INPUT FOR THIS TASK:
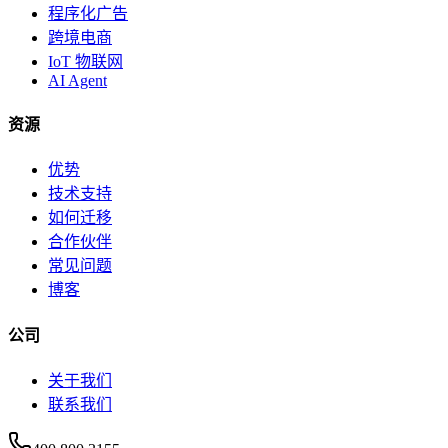
程序化广告
跨境电商
IoT 物联网
AI Agent
资源
优势
技术支持
如何迁移
合作伙伴
常见问题
博客
公司
关于我们
联系我们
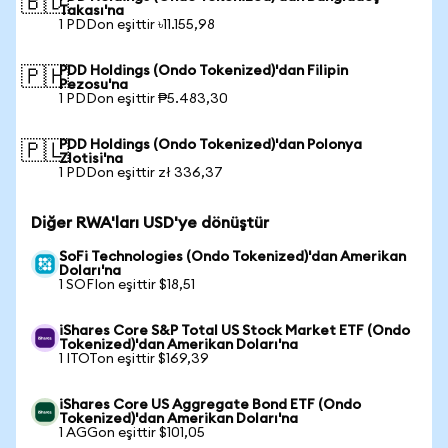
🇧🇩
Takası'na
1 PDDon eşittir ৳11.155,98
PDD Holdings (Ondo Tokenized)'dan Filipin
🇵🇭
Pezosu'na
1 PDDon eşittir ₱5.483,30
PDD Holdings (Ondo Tokenized)'dan Polonya
🇵🇱
Zlotisi'na
1 PDDon eşittir zł 336,37
Diğer RWA'ları USD'ye dönüştür
SoFi Technologies (Ondo Tokenized)'dan Amerikan
Doları'na
1 SOFIon eşittir $18,51
iShares Core S&P Total US Stock Market ETF (Ondo
Tokenized)'dan Amerikan Doları'na
1 ITOTon eşittir $169,39
iShares Core US Aggregate Bond ETF (Ondo
Tokenized)'dan Amerikan Doları'na
1 AGGon eşittir $101,05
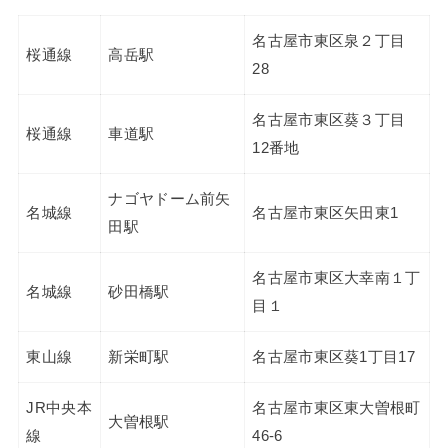
名古屋市東区泉２丁目
桜通線
高岳駅
28
名古屋市東区葵３丁目
桜通線
車道駅
12番地
ナゴヤドーム前矢
名城線
名古屋市東区矢田東1
田駅
名古屋市東区大幸南１丁
名城線
砂田橋駅
目１
東山線
新栄町駅
名古屋市東区葵1丁目17
JR中央本
名古屋市東区東大曽根町
大曽根駅
線
46-6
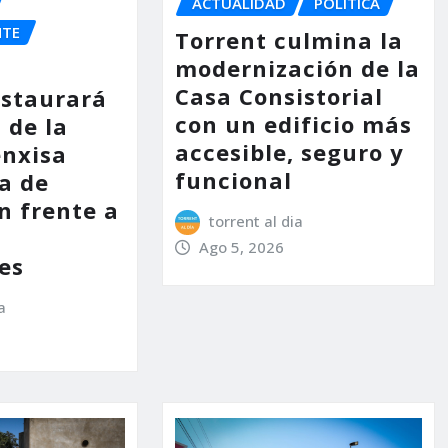
ACTUALIDAD
POLÍTICA
NTE
Torrent culmina la
modernización de la
Casa Consistorial
estaurará
con un edificio más
 de la
accesible, seguro y
enxisa
funcional
a de
n frente a
torrent al dia
s
Ago 5, 2026
es
a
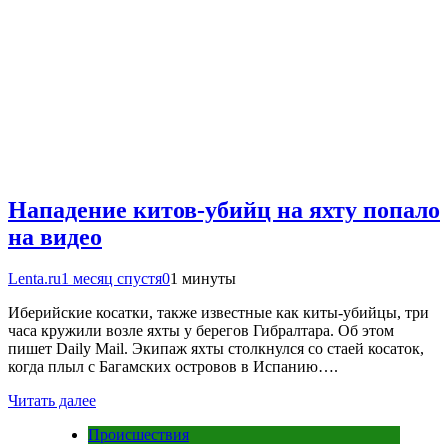
Нападение китов-убийц на яхту попало
на видео
Lenta.ru
1 месяц спустя
0
1 минуты
Иберийские косатки, также известные как киты-убийцы, три
часа кружили возле яхты у берегов Гибралтара. Об этом
пишет Daily Mail. Экипаж яхты столкнулся со стаей косаток,
когда плыл с Багамских островов в Испанию….
Читать далее
Происшествия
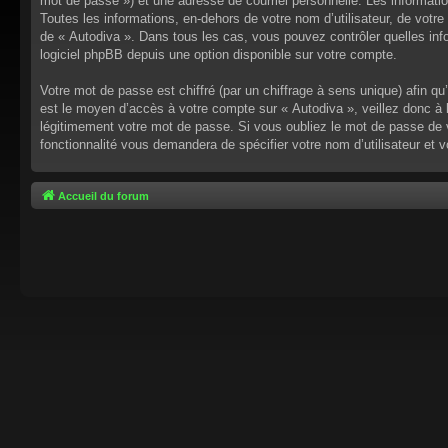
mot de passe ») et une adresse de courriel personnelle. Les informati
Toutes les informations, en-dehors de votre nom d’utilisateur, de votre 
de « Autodiva ». Dans tous les cas, vous pouvez contrôler quelles inf
logiciel phpBB depuis une option disponible sur votre compte.
Votre mot de passe est chiffré (par un chiffrage à sens unique) afin q
est le moyen d’accès à votre compte sur « Autodiva », veillez donc à
légitimement votre mot de passe. Si vous oubliez le mot de passe de v
fonctionnalité vous demandera de spécifier votre nom d’utilisateur et 
Accueil du forum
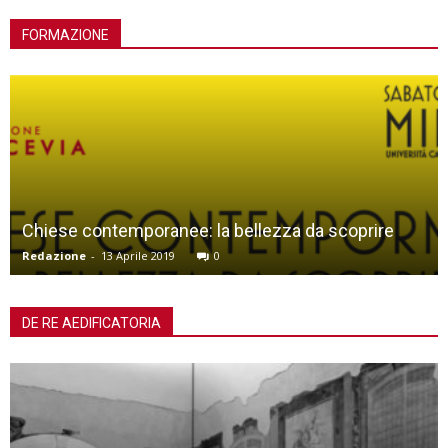
FORMAZIONE
Chiese contemporanee: la bellezza da scoprire
Redazione
-
13 Aprile 2019
0
DE RE AEDIFICATORIA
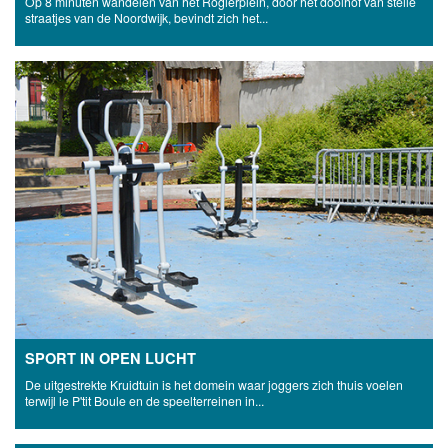
Op 8 minuten wandelen van het Rogierplein, door het doolhof van steile
straatjes van de Noordwijk, bevindt zich het...
SPORT IN OPEN LUCHT
De uitgestrekte Kruidtuin is het domein waar joggers zich thuis voelen
terwijl le P'tit Boule en de speelterreinen in...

TASK REQUIREMENTS: Transcribe the listing above in full and exactly; no pictures belong in the copy.

OUTPUT:
程序化广告
跨境电商
IoT 物联网
AI Agent
资源
优势
技术支持
如何迁移
合作伙伴
常见问题
博客
公司
关于我们
联系我们
🇧🇩
Takası'na
1 PDDon eşittir ৳11.155,98
PDD Holdings (Ondo Tokenized)'dan Filipin
🇵🇭
Pezosu'na
1 PDDon eşittir ₱5.483,30
PDD Holdings (Ondo Tokenized)'dan Polonya
🇵🇱
Zlotisi'na
1 PDDon eşittir zł 336,37
Diğer RWA'ları USD'ye dönüştür
SoFi Technologies (Ondo Tokenized)'dan Amerikan
Doları'na
1 SOFIon eşittir $18,51
iShares Core S&P Total US Stock Market ETF (Ondo
Tokenized)'dan Amerikan Doları'na
1 ITOTon eşittir $169,39
iShares Core US Aggregate Bond ETF (Ondo
Tokenized)'dan Amerikan Doları'na
1 AGGon eşittir $101,05
名古屋市東区泉２丁目
桜通線
高岳駅
28
名古屋市東区葵３丁目
桜通線
車道駅
12番地
ナゴヤドーム前矢
名城線
名古屋市東区矢田東1
田駅
名古屋市東区大幸南１丁
名城線
砂田橋駅
目１
東山線
新栄町駅
名古屋市東区葵1丁目17
JR中央本
名古屋市東区東大曽根町
大曽根駅
線
46-6
ACTUALIDAD
POLÍTICA
NTE
Torrent culmina la
modernización de la
Casa Consistorial
estaurará
con un edificio más
 de la
accesible, seguro y
enxisa
funcional
a de
n frente a
torrent al dia
s
Ago 5, 2026
es
a
Нападение китов-убийц на яхту попало
на видео
Lenta.ru
1 месяц спустя
0
1 минуты
Иберийские косатки, также известные как киты-убийцы, три
часа кружили возле яхты у берегов Гибралтара. Об этом
пишет Daily Mail. Экипаж яхты столкнулся со стаей косаток,
когда плыл с Багамских островов в Испанию….
Читать далее
Происшествия
mot de passe ») et une adresse de courriel personnelle. Les informati
Toutes les informations, en-dehors de votre nom d’utilisateur, de votre 
de « Autodiva ». Dans tous les cas, vous pouvez contrôler quelles inf
logiciel phpBB depuis une option disponible sur votre compte.
Votre mot de passe est chiffré (par un chiffrage à sens unique) afin q
est le moyen d’accès à votre compte sur « Autodiva », veillez donc à
légitimement votre mot de passe. Si vous oubliez le mot de passe de v
fonctionnalité vous demandera de spécifier votre nom d’utilisateur et 
Accueil du forum
FORMAZIONE
Chiese contemporanee: la bellezza da scoprire
Redazione
-
13 Aprile 2019
0
DE RE AEDIFICATORIA
Op 8 minuten wandelen van het Rogierplein, door het doolhof van steile
straatjes van de Noordwijk, bevindt zich het...
SPORT IN OPEN LUCHT
De uitgestrekte Kruidtuin is het domein waar joggers zich thuis voelen
terwijl le P'tit Boule en de speelterreinen in...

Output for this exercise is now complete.